3.2. Acoustic signal processing in STG

Cue types differentially modulated the activity in STG, with semantically guided saccades eliciting greater responses than aurally guided saccades, and aurally guided saccades evoking greater responses than visually guided saccades. Additionally, the multi-voxel patterns of activity in the STG could be decoded to predict the cue type. Given that STG neurons are believed to process acoustic signals (Alain et al., 2001; Binder et al., 2000; Bushara et al., 1999; Zatorre et al., 2002), it is not surprising that higher responses were found when the cue was presented aurally (i.e., noise bursts and spoken color words) than when a cue was presented visually. Similarly, the greater response to semantically guided saccades in STG compared to aurally guided saccades is consistent with past findings that speech sounds evoke greater activity than non-speech sounds (Price et al., 2005; Uppenkamp et al., 2006; Vouloumanos et al., 2001). Moreover, neurons in monkey caudal STG represent auditory spatial information (Benson et al., 1981; Hackett et al., 1999; Leinonen et al., 1980; Rauschecker and Tian, 2000; Romanski et al., 1999b; Tian et al., 2001). Therefore, the enhanced BOLD responses associated with aurally guided and semantically guided saccades may reflect both the complexity of the acoustic analysis or the spatial perception of the acoustic stimulus.

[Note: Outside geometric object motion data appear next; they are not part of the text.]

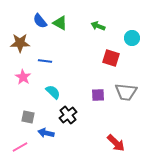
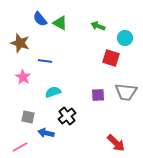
blue semicircle: moved 2 px up
cyan circle: moved 7 px left
brown star: rotated 18 degrees clockwise
cyan semicircle: rotated 63 degrees counterclockwise
black cross: moved 1 px left, 1 px down
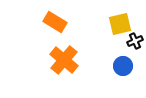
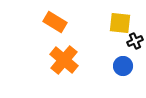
yellow square: moved 1 px up; rotated 20 degrees clockwise
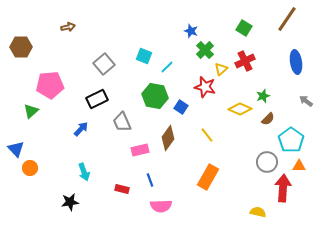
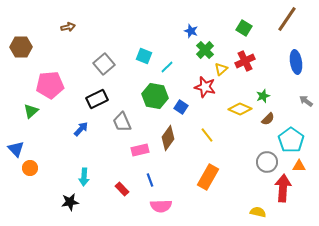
cyan arrow: moved 5 px down; rotated 24 degrees clockwise
red rectangle: rotated 32 degrees clockwise
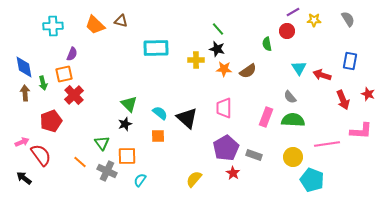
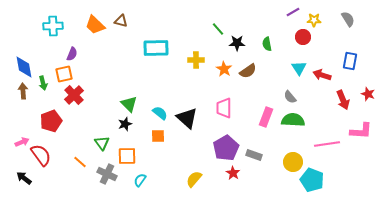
red circle at (287, 31): moved 16 px right, 6 px down
black star at (217, 49): moved 20 px right, 6 px up; rotated 14 degrees counterclockwise
orange star at (224, 69): rotated 28 degrees clockwise
brown arrow at (25, 93): moved 2 px left, 2 px up
yellow circle at (293, 157): moved 5 px down
gray cross at (107, 171): moved 3 px down
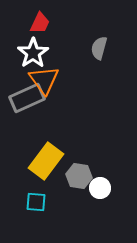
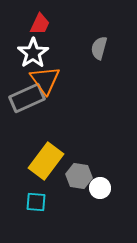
red trapezoid: moved 1 px down
orange triangle: moved 1 px right
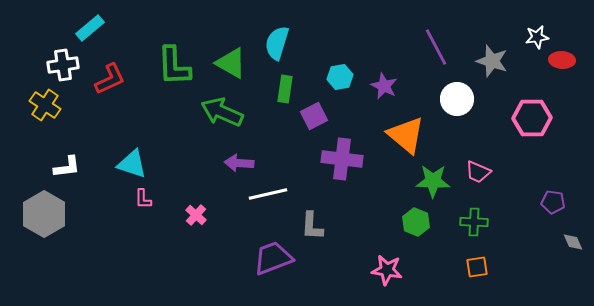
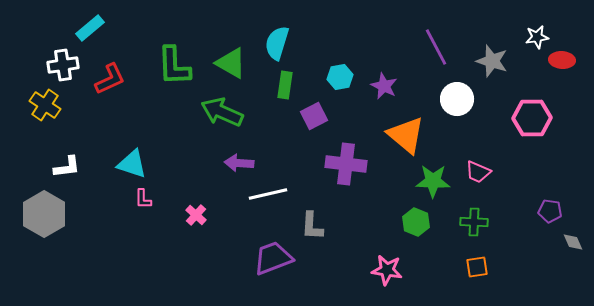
green rectangle: moved 4 px up
purple cross: moved 4 px right, 5 px down
purple pentagon: moved 3 px left, 9 px down
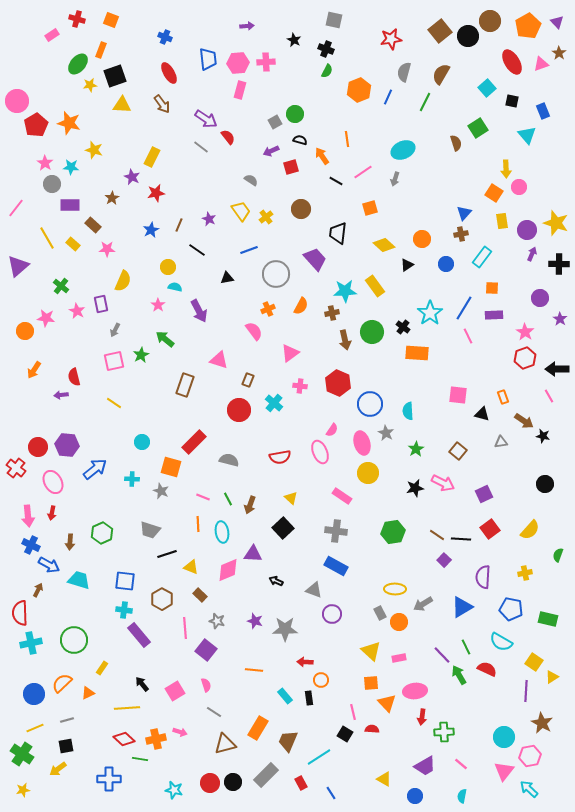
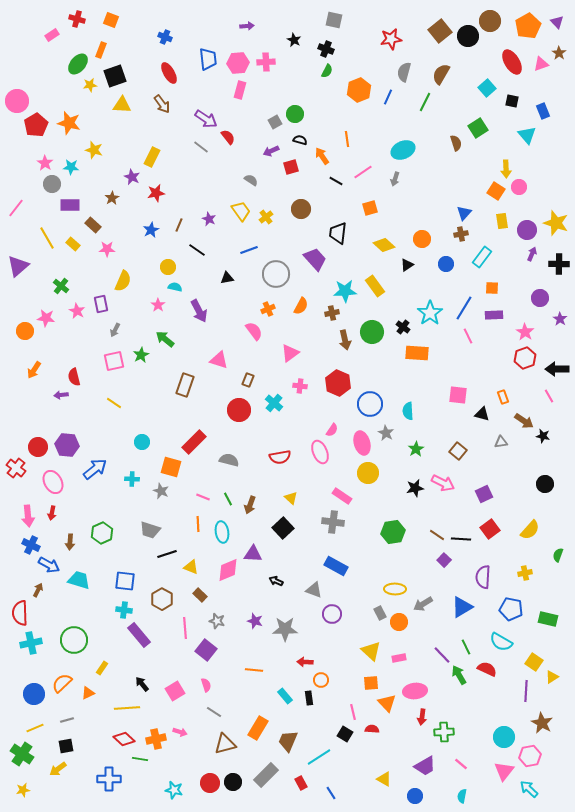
orange square at (494, 193): moved 2 px right, 2 px up
gray cross at (336, 531): moved 3 px left, 9 px up
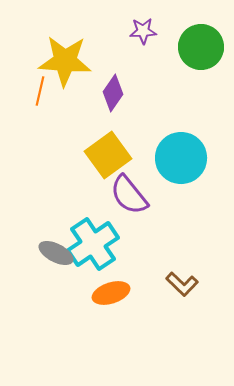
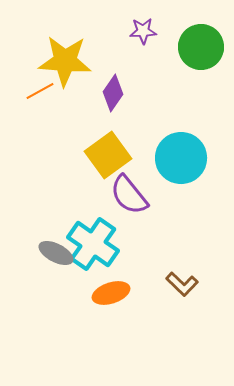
orange line: rotated 48 degrees clockwise
cyan cross: rotated 21 degrees counterclockwise
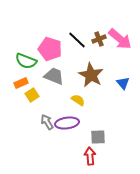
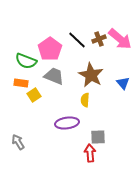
pink pentagon: rotated 20 degrees clockwise
orange rectangle: rotated 32 degrees clockwise
yellow square: moved 2 px right
yellow semicircle: moved 7 px right; rotated 120 degrees counterclockwise
gray arrow: moved 29 px left, 20 px down
red arrow: moved 3 px up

3.3. Target selection in the frontal and parietal cortex

Our main aim was to test whether BOLD activity in portions of the dorsal frontoparietal attention network (Corbetta and Shulman, 2002) was sensitive to the type of cue used to guide target selection, in this case, saccades. We found the type of cue, whether visual, auditory, or semantic, did not modulate the strength of the BOLD responses in frontal or parietal cortex when the latency differences associated with each cue type were eliminated. BOLD activity did increase with saccade latency even within each cue type, as discussed above. However, these differences are likely to be related to time-on-task differences in perceptual processing and not to target selection, per se.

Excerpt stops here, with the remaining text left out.